How ventilators work

Mechanical ventilators like the HAMILTON-T1 provide respiratory support to the lungs of patients who are unable to breathe sufficiently by themselves due to injury or respiratory disease. Following intubation — the insertion of an endotracheal tube into a patient’s trachea — ventilators offer multiple modes for safely providing the lungs with sufficient oxygen and removing carbon dioxide. Modes are selected based on the patient’s remaining respiratory capacity and range from fully automated to supportive (e.g., triggered by the patient’s own efforts to breathe).

And especially with the help of intelligent digital controls, automating the human respiratory process involves great precision and complexity. Ventilators may deliver a high-oxygen mixture at a carefully managed pressure, breath volume, respiration rate, humidity level and temperature. Hamilton Medical ventilators follow the principle of intermittent positive pressure ventilation. Gas with a defined oxygen concentration moves under positive pressure to the lungs, passing through bronchial tubes into tiny individual air sacs (alveoli).
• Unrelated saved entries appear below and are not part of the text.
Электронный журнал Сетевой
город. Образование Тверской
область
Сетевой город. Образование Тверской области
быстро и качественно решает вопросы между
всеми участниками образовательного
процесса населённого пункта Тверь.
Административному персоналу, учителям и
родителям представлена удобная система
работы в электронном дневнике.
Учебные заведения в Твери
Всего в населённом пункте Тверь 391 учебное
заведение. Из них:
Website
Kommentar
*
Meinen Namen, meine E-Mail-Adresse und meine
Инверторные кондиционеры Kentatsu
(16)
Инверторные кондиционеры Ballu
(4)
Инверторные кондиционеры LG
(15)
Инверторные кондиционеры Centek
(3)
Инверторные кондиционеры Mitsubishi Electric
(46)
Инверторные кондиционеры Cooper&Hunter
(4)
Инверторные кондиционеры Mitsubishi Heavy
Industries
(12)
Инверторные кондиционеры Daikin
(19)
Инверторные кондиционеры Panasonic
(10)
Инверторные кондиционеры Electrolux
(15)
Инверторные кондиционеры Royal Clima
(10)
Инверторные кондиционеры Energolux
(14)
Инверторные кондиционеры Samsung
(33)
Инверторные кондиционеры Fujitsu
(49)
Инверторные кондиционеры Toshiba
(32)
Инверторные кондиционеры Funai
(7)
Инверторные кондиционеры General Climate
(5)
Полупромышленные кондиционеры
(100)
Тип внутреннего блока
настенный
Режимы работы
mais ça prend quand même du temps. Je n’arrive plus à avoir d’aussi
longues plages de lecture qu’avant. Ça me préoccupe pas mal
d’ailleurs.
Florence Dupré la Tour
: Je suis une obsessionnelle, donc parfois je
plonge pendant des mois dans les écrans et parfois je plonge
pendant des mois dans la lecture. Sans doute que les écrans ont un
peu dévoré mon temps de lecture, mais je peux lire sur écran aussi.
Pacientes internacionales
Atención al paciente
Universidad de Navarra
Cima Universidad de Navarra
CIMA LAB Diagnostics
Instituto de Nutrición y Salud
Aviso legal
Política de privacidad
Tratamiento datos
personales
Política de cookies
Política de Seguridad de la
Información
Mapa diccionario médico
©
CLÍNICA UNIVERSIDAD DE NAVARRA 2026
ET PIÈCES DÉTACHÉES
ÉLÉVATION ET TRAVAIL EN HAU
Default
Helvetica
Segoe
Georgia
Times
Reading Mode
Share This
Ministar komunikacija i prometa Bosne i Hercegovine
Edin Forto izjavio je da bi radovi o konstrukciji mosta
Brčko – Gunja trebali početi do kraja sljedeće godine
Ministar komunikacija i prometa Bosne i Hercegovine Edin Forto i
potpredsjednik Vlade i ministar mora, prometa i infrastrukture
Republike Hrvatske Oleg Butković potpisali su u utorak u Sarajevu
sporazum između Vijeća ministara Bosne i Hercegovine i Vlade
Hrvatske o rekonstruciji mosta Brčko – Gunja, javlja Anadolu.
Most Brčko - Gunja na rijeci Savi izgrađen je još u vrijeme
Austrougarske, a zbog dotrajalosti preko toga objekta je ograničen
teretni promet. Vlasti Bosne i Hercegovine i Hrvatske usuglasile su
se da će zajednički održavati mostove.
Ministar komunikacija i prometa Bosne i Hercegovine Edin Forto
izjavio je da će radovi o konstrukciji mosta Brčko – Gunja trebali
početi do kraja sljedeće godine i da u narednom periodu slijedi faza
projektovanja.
In the alveoli, the gas exchange takes place: Oxygen is exchanged with carbon dioxide at the red blood cells. During expiration, the ventilator’s exhalation valve opens to relieve the pressure, and the gas enriched with carbon dioxide can escape through the alveoli from the lungs and out of the body.  

A circuit of two tubes, attached to the ventilator and the patient’s airway, constitutes the breathing circuit. The two tubes meet at a Y-piece, with the inhalation tube and valve on one branch, the exhalation branch and valve on the other. At the Y-piece the breathing gas passes through the proximal flow sensor, moving to and from the patient airway (see Figure 2).
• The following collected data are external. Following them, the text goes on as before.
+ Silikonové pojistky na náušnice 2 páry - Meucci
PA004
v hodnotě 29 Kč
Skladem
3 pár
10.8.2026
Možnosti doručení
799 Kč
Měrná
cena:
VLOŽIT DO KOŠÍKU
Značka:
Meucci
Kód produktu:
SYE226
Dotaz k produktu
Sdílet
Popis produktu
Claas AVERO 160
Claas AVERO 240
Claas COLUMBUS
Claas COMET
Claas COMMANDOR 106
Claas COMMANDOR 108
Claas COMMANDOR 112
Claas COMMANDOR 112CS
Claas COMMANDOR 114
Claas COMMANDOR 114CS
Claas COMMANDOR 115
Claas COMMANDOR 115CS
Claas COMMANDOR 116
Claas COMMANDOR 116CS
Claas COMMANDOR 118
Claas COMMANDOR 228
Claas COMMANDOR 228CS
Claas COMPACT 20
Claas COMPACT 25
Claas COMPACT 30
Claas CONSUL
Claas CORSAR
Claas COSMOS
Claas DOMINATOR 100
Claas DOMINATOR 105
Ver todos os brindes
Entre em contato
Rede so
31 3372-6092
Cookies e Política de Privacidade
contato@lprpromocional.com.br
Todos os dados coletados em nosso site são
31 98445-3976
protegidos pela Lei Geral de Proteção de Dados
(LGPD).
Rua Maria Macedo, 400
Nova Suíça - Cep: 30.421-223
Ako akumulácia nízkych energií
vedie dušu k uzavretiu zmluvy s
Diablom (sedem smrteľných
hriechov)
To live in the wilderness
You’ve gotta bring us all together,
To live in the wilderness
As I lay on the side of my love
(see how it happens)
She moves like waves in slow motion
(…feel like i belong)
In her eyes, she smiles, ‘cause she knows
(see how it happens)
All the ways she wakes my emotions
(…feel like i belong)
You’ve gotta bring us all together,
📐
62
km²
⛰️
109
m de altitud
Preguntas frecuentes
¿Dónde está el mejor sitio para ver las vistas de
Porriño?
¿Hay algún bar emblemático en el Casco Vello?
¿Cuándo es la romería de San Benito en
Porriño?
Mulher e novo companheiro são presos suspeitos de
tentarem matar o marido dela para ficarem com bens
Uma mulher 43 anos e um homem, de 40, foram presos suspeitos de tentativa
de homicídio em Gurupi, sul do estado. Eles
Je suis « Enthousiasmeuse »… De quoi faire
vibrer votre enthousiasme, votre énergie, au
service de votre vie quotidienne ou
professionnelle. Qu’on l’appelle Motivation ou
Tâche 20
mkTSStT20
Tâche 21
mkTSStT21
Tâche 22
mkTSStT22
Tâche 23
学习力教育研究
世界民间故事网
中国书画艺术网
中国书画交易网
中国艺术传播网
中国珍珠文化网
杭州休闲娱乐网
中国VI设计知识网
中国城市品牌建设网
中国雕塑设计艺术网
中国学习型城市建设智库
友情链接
This process itself is relatively simple — alternating cycles of higher pressure for inhalation and pressure release for exhalation. The complexity stems from the precision needed to replicate fine adjustments that a patient’s brain would otherwise make to regulate the breathing process. This calls for accurate real-time control of myriad factors — mixture, flow rate, pressure and even the timing of each breath.